--- START ---

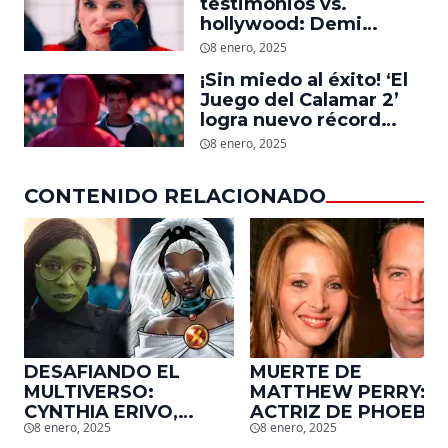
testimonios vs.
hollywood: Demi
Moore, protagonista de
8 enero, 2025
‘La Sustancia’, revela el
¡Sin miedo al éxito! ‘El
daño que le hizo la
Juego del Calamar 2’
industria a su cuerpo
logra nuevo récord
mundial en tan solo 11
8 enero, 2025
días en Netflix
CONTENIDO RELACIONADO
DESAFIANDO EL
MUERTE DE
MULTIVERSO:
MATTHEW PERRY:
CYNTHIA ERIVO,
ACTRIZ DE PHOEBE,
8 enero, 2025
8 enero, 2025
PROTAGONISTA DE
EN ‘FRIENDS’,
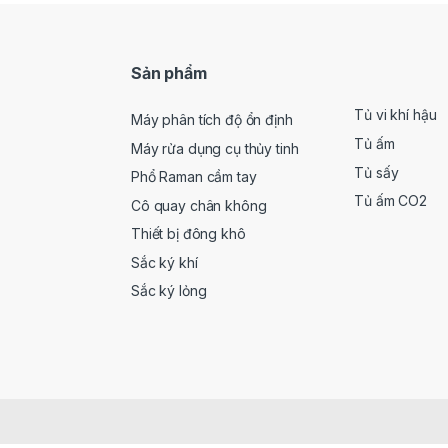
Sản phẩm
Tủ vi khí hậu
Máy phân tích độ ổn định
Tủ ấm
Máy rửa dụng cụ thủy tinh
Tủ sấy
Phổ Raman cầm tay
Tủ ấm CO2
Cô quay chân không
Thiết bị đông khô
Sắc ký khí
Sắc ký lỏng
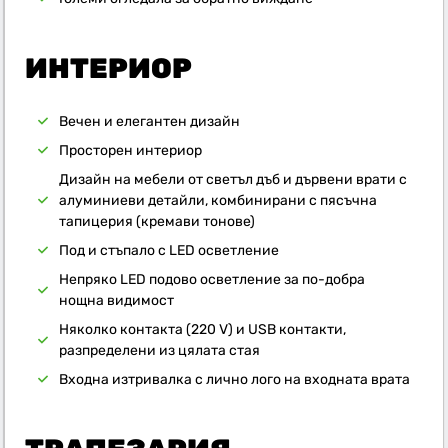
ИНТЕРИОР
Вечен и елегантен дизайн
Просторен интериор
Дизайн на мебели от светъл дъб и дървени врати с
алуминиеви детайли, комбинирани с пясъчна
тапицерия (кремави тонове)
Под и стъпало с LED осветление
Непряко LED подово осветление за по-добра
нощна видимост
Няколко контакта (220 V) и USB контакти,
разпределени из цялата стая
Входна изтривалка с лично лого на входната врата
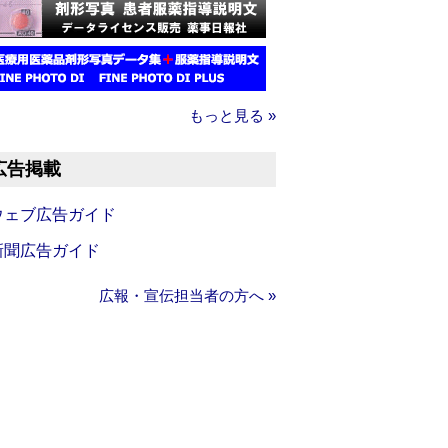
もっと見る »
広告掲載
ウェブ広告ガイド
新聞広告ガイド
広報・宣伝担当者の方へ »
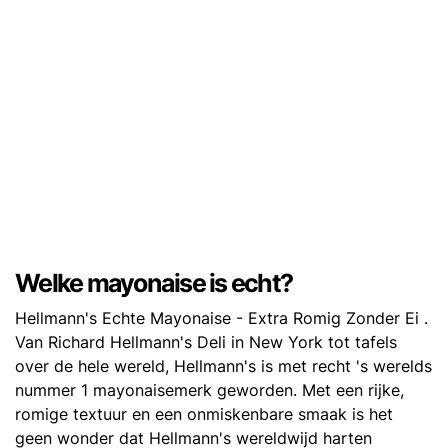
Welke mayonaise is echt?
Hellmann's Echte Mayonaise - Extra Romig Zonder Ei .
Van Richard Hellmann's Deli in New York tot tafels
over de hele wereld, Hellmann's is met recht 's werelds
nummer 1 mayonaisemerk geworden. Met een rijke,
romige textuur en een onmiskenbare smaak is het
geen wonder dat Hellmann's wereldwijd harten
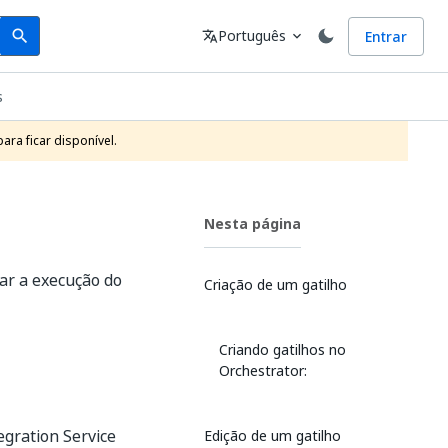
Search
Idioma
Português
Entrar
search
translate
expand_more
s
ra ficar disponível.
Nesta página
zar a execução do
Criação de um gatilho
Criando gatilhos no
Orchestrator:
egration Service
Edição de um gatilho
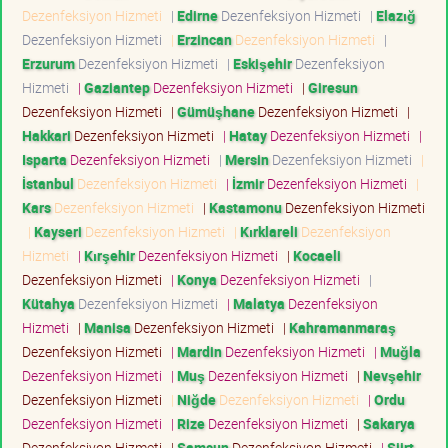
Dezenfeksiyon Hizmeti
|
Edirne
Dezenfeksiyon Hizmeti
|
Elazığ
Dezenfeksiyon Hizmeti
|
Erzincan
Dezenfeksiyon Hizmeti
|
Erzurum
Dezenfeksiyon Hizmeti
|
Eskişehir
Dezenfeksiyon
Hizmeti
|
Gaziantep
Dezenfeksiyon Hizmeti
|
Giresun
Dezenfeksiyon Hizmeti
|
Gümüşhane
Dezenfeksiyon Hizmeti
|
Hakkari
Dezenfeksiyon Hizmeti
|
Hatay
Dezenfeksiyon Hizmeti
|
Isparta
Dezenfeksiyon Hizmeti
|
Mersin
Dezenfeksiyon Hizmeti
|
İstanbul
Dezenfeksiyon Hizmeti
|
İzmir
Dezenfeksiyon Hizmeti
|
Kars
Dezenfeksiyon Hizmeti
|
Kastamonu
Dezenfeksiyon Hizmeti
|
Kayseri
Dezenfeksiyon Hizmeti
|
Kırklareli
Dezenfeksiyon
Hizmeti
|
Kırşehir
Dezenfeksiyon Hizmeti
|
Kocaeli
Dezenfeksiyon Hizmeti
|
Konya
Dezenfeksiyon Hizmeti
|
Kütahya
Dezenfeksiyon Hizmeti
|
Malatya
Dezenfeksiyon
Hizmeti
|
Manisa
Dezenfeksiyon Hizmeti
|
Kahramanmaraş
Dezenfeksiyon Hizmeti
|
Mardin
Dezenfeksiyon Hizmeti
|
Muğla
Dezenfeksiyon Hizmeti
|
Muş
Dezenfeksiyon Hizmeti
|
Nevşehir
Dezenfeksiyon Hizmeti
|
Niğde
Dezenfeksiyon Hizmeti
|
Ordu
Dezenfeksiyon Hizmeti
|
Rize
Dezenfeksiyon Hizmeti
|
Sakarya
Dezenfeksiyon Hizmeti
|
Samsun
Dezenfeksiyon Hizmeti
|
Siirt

--- END ---
--- START ---

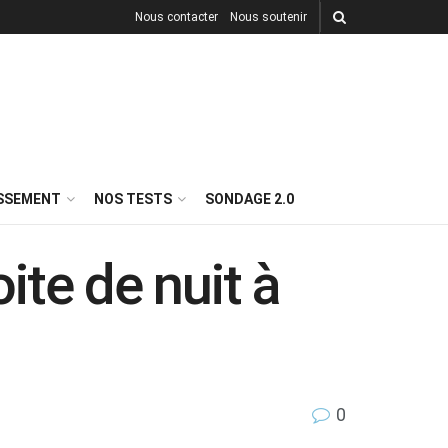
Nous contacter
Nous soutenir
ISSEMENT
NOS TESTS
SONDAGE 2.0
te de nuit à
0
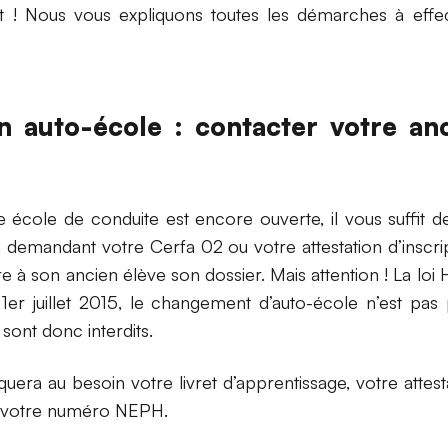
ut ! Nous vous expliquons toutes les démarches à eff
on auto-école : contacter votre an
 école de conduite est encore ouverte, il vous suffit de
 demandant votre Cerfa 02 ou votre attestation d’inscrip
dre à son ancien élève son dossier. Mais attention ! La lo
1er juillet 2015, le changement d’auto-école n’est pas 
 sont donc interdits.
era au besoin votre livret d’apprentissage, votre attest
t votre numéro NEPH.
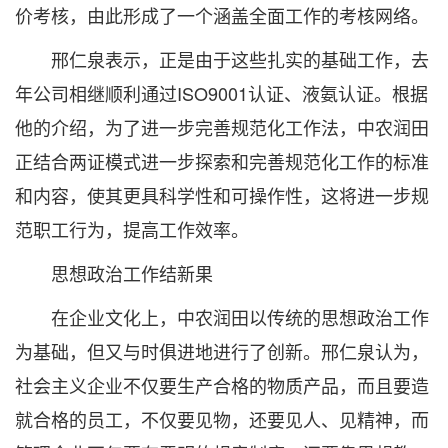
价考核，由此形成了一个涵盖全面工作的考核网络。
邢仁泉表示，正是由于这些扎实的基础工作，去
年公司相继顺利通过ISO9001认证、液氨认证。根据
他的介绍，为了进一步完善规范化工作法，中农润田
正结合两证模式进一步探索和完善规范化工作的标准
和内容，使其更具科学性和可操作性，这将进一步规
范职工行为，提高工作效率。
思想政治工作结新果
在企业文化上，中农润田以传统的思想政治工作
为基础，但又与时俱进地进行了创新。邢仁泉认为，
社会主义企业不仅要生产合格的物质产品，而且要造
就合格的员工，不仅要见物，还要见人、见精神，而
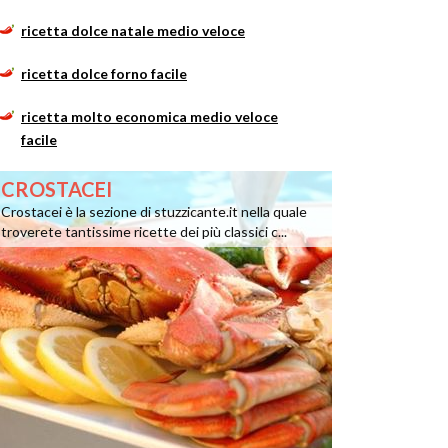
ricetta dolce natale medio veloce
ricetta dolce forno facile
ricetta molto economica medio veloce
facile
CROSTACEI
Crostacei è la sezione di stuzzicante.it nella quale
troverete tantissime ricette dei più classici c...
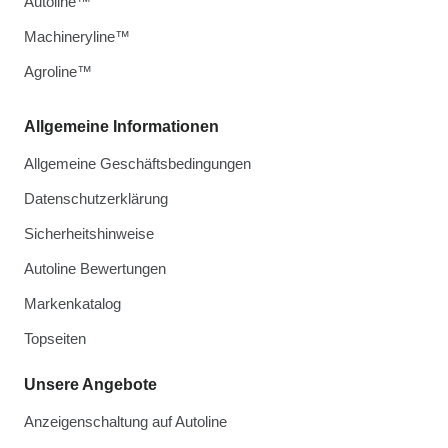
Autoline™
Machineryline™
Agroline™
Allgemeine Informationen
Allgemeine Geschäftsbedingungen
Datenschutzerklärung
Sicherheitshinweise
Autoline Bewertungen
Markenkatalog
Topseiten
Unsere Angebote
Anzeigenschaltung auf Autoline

--- END ---
--- START ---

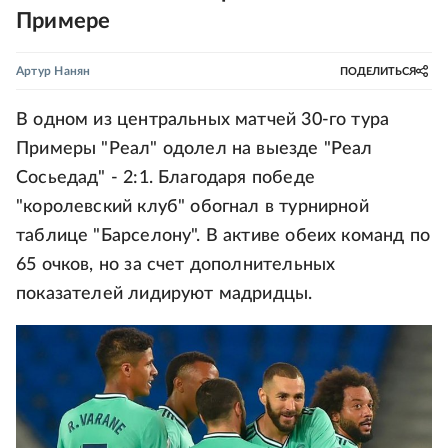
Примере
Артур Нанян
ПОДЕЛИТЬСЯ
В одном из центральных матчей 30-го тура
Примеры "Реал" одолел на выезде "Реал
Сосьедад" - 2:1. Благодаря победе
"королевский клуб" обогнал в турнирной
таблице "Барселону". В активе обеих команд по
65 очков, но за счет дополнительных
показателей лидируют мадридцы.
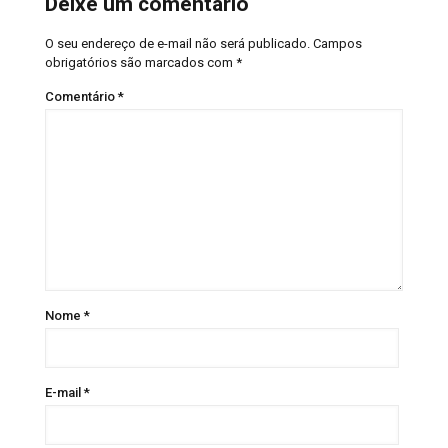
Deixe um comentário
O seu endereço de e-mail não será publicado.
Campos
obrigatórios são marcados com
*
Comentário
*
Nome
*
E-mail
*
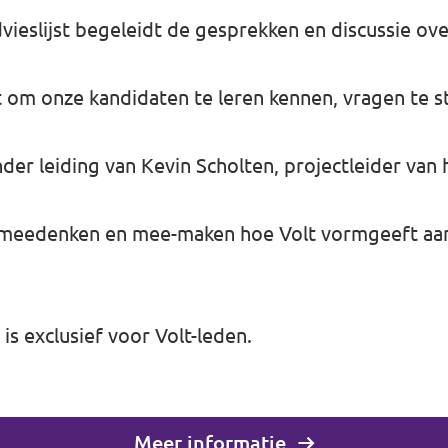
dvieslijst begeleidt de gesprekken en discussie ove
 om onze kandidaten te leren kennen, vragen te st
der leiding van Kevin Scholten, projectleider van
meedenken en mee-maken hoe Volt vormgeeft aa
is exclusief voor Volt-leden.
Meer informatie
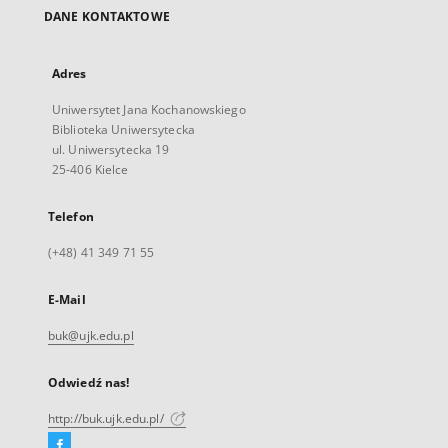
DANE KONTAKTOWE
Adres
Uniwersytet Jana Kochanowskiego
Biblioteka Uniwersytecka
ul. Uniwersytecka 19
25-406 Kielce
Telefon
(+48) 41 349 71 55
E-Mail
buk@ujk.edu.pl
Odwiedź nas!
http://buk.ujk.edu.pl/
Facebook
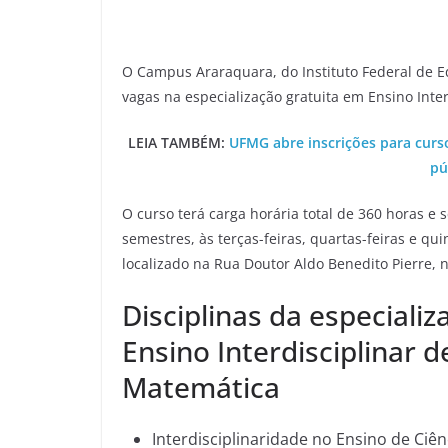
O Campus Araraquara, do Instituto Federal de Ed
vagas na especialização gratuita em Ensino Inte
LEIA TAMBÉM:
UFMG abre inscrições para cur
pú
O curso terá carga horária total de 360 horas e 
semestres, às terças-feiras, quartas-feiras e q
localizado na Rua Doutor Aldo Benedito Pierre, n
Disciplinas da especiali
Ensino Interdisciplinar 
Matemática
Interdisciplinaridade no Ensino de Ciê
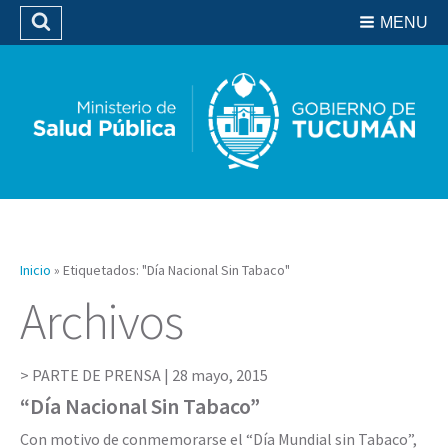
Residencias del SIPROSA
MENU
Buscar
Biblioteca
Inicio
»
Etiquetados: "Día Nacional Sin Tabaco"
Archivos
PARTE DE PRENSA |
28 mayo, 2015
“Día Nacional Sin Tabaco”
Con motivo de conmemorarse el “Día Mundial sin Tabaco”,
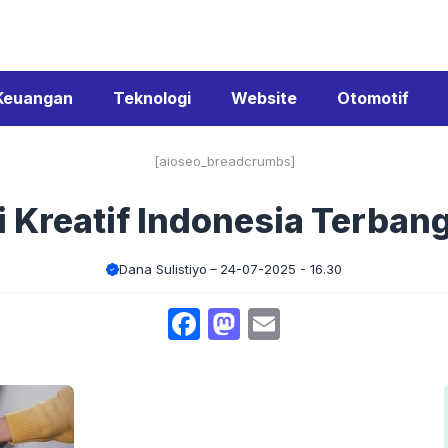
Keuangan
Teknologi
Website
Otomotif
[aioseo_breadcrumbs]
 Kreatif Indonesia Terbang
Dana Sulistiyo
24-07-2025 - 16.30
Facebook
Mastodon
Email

--- END ---

**TO DO:**
Whenever a line of the data holds the string "votre", pick that line out.

**SOLUTION FOR THIS PROBLEM:**
on auto-école : contacter votre an
 demandant votre Cerfa 02 ou votre attestation d’inscrip
era au besoin votre livret d’apprentissage, votre attest
t votre numéro NEPH.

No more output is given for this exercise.